Exercise brief: Your answer should be one number: the count of lines in the data below that include "Wartung".

The data:
━━━━━━━━

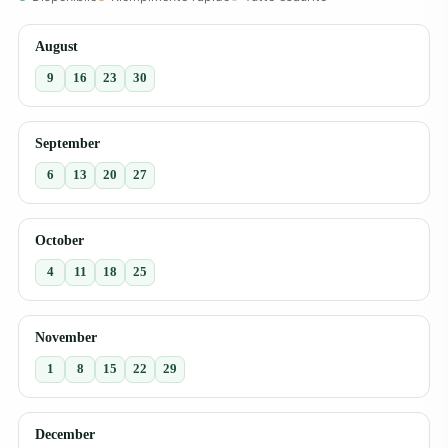
August
9
16
23
30
September
6
13
20
27
October
4
11
18
25
November
1
8
15
22
29
December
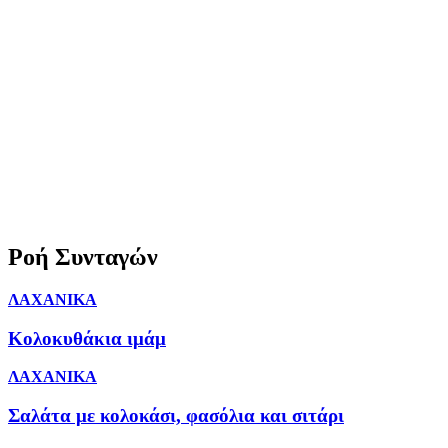
Ροή Συνταγών
ΛΑΧΑΝΙΚΑ
Κολοκυθάκια ιμάμ
ΛΑΧΑΝΙΚΑ
Σαλάτα με κολοκάσι, φασόλια και σιτάρι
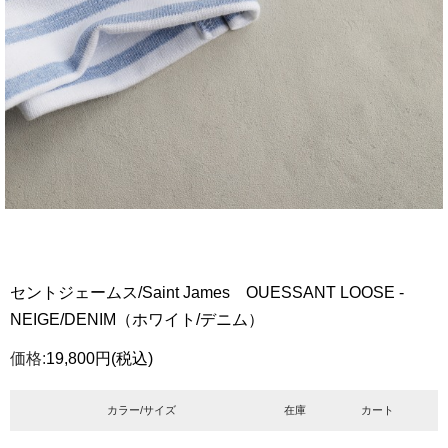
セントジェームス/Saint James OUESSANT LOOSE -
NEIGE/DENIM（ホワイト/デニム）
価格:
19,800円
(税込)
カラー/サイズ
在庫
カート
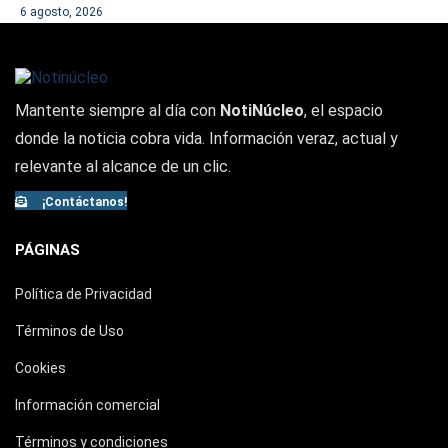
6 agosto, 2026
Mantente siempre al día con
NotiNúcleo
, el espacio
donde la noticia cobra vida. Información veraz, actual y
relevante al alcance de un clic.
¡Contáctanos!
PÁGINAS
Política de Privacidad
Términos de Uso
Cookies
Información comercial
Términos y condiciones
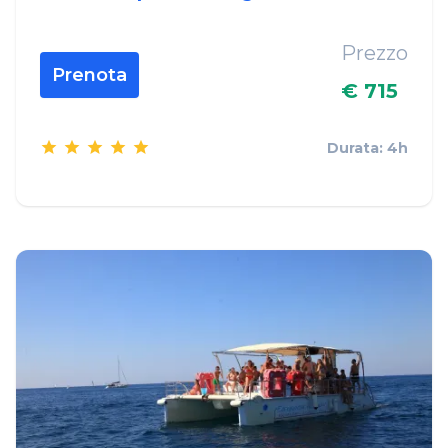
Prezzo
Prenota
€ 715
Durata: 4h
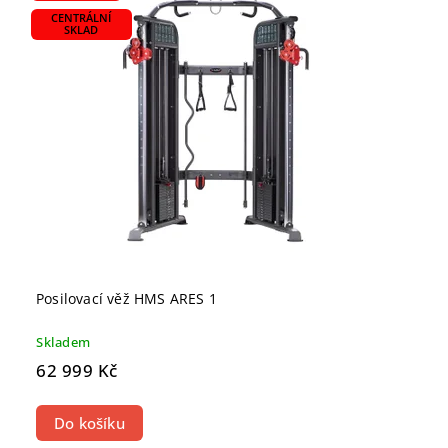
CENTRÁLNÍ
SKLAD
Posilovací věž HMS ARES 1
Skladem
62 999 Kč
Do košíku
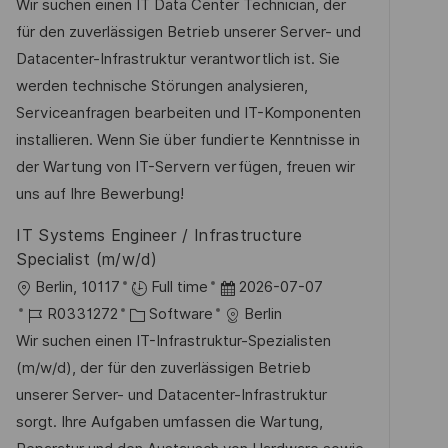
t
o
a
t
Wir suchen einen IT Data Center Technician, der
e
b
t
u
für den zuverlässigen Betrieb unserer Server- und
n
-
e
m
Datacenter-Infrastruktur verantwortlich ist. Sie
t
I
g
d
werden technische Störungen analysieren,
l
D
o
e
Serviceanfragen bearbeiten und IT-Komponenten
i
r
r
installieren. Wenn Sie über fundierte Kenntnisse in
c
i
V
der Wartung von IT-Servern verfügen, freuen wir
h
e
e
uns auf Ihre Bewerbung!
u
r
IT Systems Engineer / Infrastructure
n
ö
Specialist (m/w/d)
g
f
O
D
Berlin, 10117
Full time
2026-07-07
f
r
J
K
a
R0331272
Software
Berlin
e
t
o
a
t
Wir suchen einen IT-Infrastruktur-Spezialisten
n
b
t
u
(m/w/d), der für den zuverlässigen Betrieb
t
-
e
m
unserer Server- und Datacenter-Infrastruktur
l
I
g
d
sorgt. Ihre Aufgaben umfassen die Wartung,
i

━━━━━━━━

Task response: 2